AWS Database Blog

Reading Amazon S3 Data from Oracle on Amazon EC2

When you’re working with AWS services, Amazon S3 is the first choice to store text data files. In the past, to access S3 data, first you’d download the files and then perform extract, transform, and load (ETL) to load the data into Oracle.

This approach has two drawbacks. It takes time to download and perform ETL. Also, we waste space on the Oracle database by loading the S3 data.

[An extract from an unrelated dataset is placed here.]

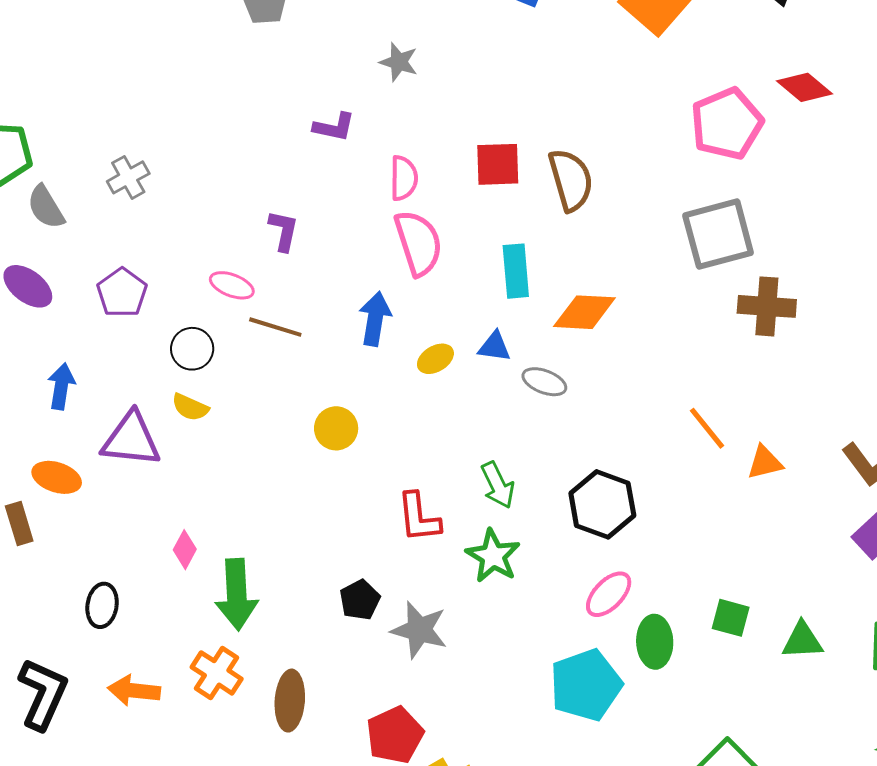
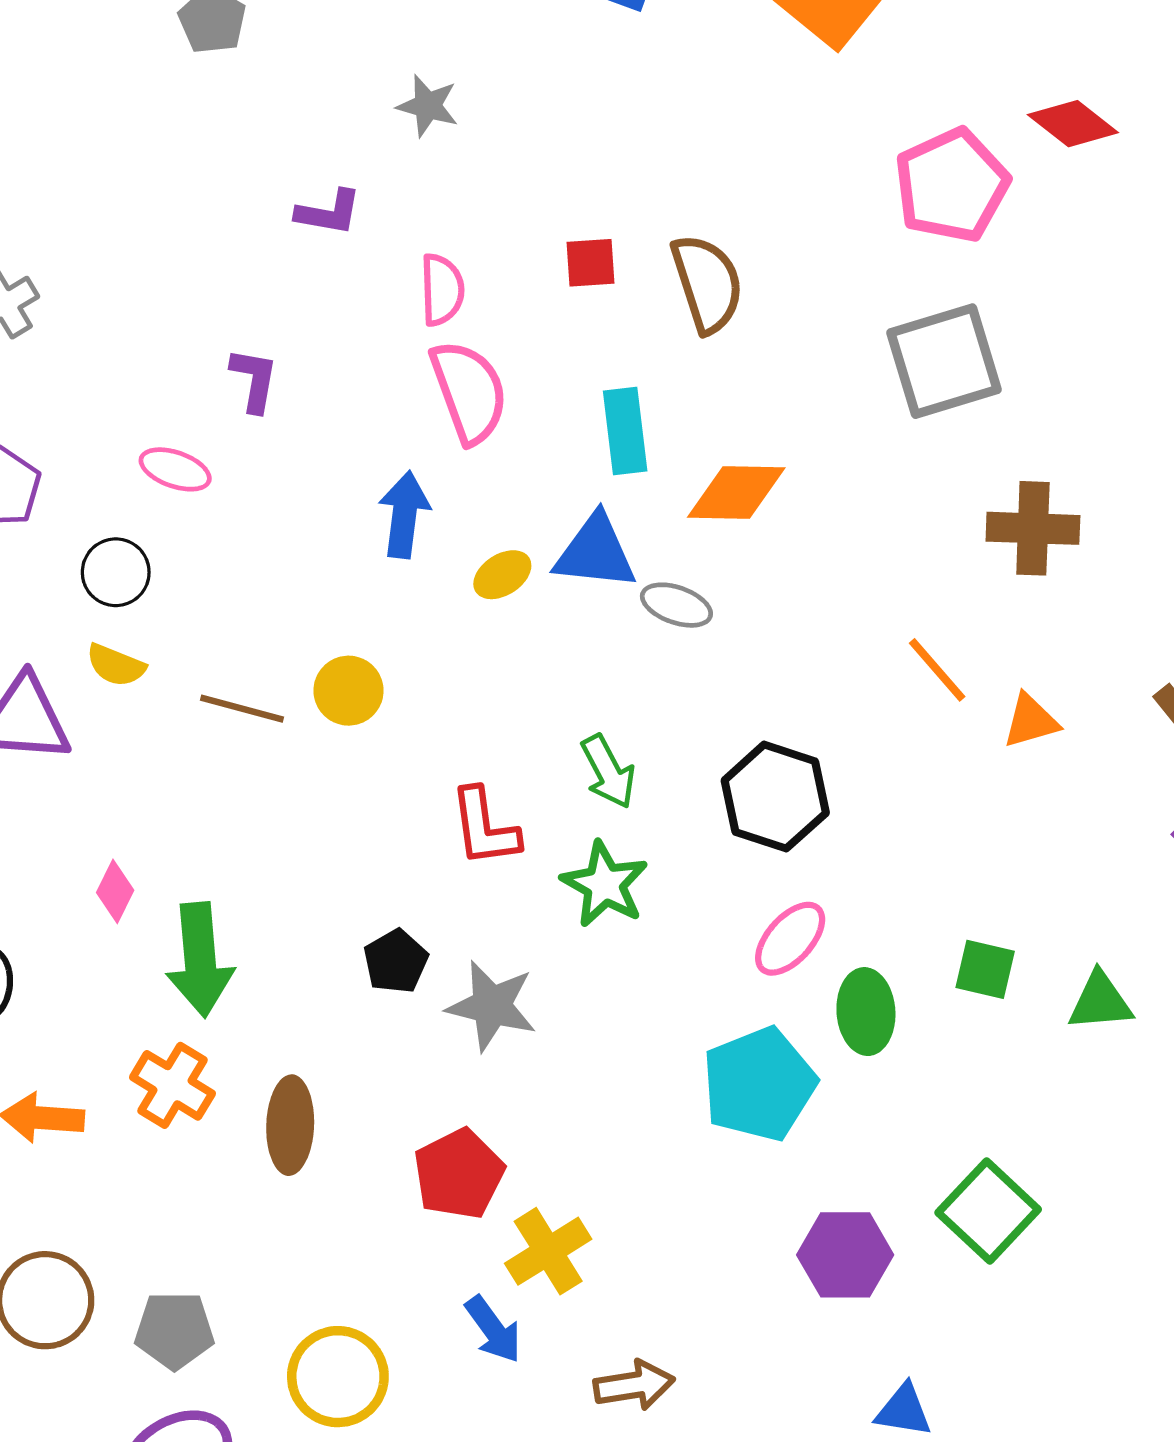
red square: (498, 164) -> (591, 263), size x0.7
brown cross: (767, 306) -> (1033, 528), moved
brown line: (275, 327) -> (242, 709), moved
blue triangle: (495, 347) -> (595, 552), size x1.6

Oracle offers an external table feature in version 11g. With this feature, you can keep data outside the database, in a file system that is locally available to your database instance. In contrast, S3 bucket storage isn’t locally available to your database instance.

To make external tables work in the past, we’d copy files from S3 to storage locally present in a database instance. But recently, AWS introduced the file gateway feature for AWS Storage Gateway. This feature makes S3 buckets available locally to an Amazon EC2 instance as NFS mounts. By using a file gateway with an Oracle external table, we can read S3 data directly from Oracle. This approach saves ETL time, avoids file movements, and saves database space.

Let’s do an example of this setup. The end result will be a service mimicking Amazon Redshift Spectrum. As data to use, we’ll work with the public data of all airline flights’ on-time performance in the US from 1987 to 2008, found on the Statistical Computing Statistical Graphics website.

You can upload all the data (on-time and supplemental data) into a S3 bucket. In this example, we have uploaded into the jvs-publicdata S3 bucket.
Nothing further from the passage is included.